Küçük şirketler uzaktan çalışanları daha çok işe alıyor: Uzaktan çalışmayı düşünüyorsanız, büyük şirketlerden çok küçük şirketlere bakmalısınız. State of Remote Work 2017’ye göre, küçük şirketlerin tam zamanlı uzaktan çalışanları işe alma olasılığı büyük şirketlere göre iki kat daha fazla.

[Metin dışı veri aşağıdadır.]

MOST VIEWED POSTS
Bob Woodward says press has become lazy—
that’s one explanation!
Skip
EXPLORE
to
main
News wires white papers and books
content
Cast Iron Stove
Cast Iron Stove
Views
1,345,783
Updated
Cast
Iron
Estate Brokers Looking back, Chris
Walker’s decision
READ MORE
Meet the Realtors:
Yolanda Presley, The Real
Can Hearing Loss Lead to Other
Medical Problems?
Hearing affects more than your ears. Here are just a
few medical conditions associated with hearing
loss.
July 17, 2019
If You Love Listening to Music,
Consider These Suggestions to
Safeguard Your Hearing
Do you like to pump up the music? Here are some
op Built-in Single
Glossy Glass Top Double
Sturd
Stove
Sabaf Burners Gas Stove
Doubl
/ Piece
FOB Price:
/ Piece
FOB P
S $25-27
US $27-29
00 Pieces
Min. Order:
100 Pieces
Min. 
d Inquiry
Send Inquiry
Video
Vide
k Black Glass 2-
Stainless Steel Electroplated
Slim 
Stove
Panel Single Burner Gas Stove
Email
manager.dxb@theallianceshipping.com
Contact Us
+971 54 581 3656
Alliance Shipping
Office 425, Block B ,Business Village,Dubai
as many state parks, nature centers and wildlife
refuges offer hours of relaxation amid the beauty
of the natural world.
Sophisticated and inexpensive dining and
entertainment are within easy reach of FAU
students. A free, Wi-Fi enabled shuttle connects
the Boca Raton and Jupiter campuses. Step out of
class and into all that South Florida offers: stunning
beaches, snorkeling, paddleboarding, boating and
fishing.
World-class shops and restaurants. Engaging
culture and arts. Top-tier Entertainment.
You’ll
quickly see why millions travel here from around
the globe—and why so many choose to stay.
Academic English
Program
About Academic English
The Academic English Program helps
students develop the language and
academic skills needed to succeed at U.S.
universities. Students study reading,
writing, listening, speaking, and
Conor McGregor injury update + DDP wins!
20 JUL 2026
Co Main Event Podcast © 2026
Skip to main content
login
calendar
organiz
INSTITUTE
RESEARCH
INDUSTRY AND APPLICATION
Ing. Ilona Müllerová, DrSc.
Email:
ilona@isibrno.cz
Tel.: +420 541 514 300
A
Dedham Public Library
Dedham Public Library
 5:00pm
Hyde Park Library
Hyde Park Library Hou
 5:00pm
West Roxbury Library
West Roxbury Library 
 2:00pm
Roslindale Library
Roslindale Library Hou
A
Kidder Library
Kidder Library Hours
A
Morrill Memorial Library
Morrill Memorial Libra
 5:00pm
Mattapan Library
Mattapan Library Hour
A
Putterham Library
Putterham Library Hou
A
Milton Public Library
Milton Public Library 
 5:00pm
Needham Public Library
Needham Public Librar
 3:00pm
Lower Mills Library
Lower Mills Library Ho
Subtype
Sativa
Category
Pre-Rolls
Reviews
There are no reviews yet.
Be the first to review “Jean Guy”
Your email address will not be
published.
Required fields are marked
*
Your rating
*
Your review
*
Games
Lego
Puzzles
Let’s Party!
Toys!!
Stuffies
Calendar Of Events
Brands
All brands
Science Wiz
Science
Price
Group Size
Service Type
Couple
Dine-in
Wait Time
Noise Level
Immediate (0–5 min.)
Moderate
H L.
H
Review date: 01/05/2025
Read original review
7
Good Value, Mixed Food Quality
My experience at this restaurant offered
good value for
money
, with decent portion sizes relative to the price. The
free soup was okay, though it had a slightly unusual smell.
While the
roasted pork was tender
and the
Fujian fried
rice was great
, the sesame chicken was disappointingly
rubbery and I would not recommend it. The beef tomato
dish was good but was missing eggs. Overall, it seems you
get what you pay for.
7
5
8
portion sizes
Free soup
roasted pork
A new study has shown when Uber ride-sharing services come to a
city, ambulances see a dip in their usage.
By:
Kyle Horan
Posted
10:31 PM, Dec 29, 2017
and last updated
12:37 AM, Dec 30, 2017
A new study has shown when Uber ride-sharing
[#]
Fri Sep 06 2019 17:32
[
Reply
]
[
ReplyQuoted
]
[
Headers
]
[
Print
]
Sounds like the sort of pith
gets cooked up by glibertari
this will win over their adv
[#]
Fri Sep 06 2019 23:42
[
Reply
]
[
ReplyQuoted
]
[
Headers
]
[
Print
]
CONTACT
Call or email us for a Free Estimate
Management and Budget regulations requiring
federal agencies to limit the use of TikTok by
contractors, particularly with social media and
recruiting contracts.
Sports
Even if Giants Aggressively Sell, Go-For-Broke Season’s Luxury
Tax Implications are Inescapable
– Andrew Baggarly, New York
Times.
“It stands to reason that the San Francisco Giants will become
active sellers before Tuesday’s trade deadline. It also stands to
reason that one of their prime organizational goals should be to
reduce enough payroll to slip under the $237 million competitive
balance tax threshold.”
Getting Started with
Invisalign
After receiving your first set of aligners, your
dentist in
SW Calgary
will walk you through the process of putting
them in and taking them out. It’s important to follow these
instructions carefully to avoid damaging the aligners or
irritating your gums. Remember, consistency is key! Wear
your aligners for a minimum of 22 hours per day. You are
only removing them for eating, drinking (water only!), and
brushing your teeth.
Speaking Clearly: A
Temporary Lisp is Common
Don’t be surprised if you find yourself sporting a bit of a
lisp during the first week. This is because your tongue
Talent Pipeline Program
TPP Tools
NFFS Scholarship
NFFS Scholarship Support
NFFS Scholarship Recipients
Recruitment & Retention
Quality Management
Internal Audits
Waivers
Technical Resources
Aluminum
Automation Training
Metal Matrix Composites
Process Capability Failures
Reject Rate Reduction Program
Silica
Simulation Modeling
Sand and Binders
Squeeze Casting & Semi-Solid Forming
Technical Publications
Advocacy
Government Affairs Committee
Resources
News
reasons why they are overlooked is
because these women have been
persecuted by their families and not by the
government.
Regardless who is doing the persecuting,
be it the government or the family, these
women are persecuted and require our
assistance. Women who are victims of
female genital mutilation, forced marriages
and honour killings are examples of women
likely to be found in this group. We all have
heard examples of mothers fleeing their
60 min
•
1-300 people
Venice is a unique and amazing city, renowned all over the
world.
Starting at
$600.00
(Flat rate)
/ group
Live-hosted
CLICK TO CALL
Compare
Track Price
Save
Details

Yöneticilerin uzaktan çalışma olasılığı oldukça düşük: Uzaktan çalışma konusunda, yöneticilere kıyasla bireysel çalışanların buna daha elverişli bir konumda olduğunu görürsünüz. Tam zamanlı uzaktan çalışanların bireysel çalışan biri olma olasılığı yönetim pozisyonunda çalışan biri olma olasılığından iki kat daha yüksek.
Uzaktan çalışanlar daha üretken oluyor: Yakın zamanda yapılan bir araştırma, uzaktan çalışanların ofiste çalışan insanlardan daha üretken olduğunu tespit etti. Çalışmanın yazarlarından biri olan Alan Felstead, “Bizim araştırmamız; çalışanlar, uzaktan çalışmanın verimsizlik olmadığını göstermeye çalışırken artan bu çabadan işverenlerin de faydalanacağını gösteriyor.” dedi.
Uzaktan çalışanlar işten uzaklaşma konusunda sıkıntı çekiyor: Uzaktan çalışmayan birçok insan için ofisten ayrılıp işle ilgili olmayan ofis dışı kişisel hayatlarına odaklanmak önemlidir. Ne yazık ki uzaktan çalışanların böyle bir avantajı bulunmuyor. Aynı araştırmaya göre, ister bir kafede ister bir evde çalışıyor olsun, uzaktan çalışan kişiler iş günlerinin sonunda rahatlayıp kendilerini işten uzaklaştırma konusunda sıkıntı çekiyorlar. Felstead, “Uzaktan çalışanlar, iş ve işle ilgili olmayan yaşamları arasındaki sınırları çizmek konusunda zorluk yaşıyorlar.” diyor.
Uzaktan çalışanlar daha mutlu: İş hayatı ve kişisel hayat arasındaki çizgiyi çizmekte zorluk yaşamaları mutsuzlar anlamına gelmiyor. Aslında aynı araştırma, uzaktan çalışan insanların kuruma olan bağlılığının ve iş tatmininin daha yüksek olduğunu ve bunun sonucunda da iş hayatlarında genel olarak daha mutlu olduğunu tespit etti.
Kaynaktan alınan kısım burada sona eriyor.